## WORK TO COMPLETE
Please give again, exactly and only, the stretch of lines from the one containing "Datenschutz" to the end of the entries below.

## EXERCISE INPUTS
=== Begin Enclosure ===
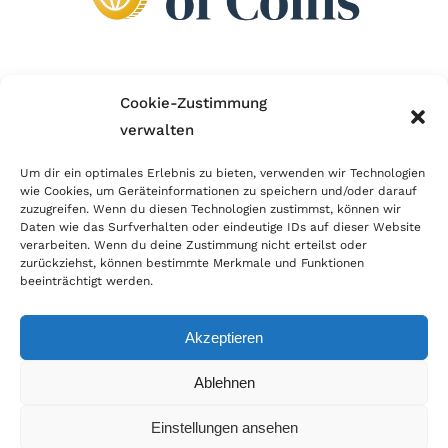
Wir sind Mitglied im Händlerbund!
Cookie-Zustimmung
verwalten
Der Händlerbund setzt sich für sicheren und
erfolgreichen E-Commerce ein. Auch wir sind wie
Um dir ein optimales Erlebnis zu bieten, verwenden wir Technologien
wie Cookies, um Geräteinformationen zu speichern und/oder darauf
viele Onlineshops im Netz Mitglied im Händlerbund
zuzugreifen. Wenn du diesen Technologien zustimmst, können wir
und unterstützen fairen Onlinehandel.
Daten wie das Surfverhalten oder eindeutige IDs auf dieser Website
verarbeiten. Wenn du deine Zustimmung nicht erteilst oder
zurückziehst, können bestimmte Merkmale und Funktionen
beeinträchtigt werden.
Akzeptieren
© Copyright 2026 | World of Coins |
Impressum
|
Datenschutz
|
Cookie
Ablehnen
Richtlinie
|
AGB
|
Widerruf
|
Zahlung & Versand
|
Batteriehinweis
Einstellungen ansehen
=== End Enclosure ===
## SOLVED EXERCISE
Datenschutz
|
Cookie
Ablehnen
Richtlinie
|
AGB
|
Widerruf
|
Zahlung & Versand
|
Batteriehinweis
Einstellungen ansehen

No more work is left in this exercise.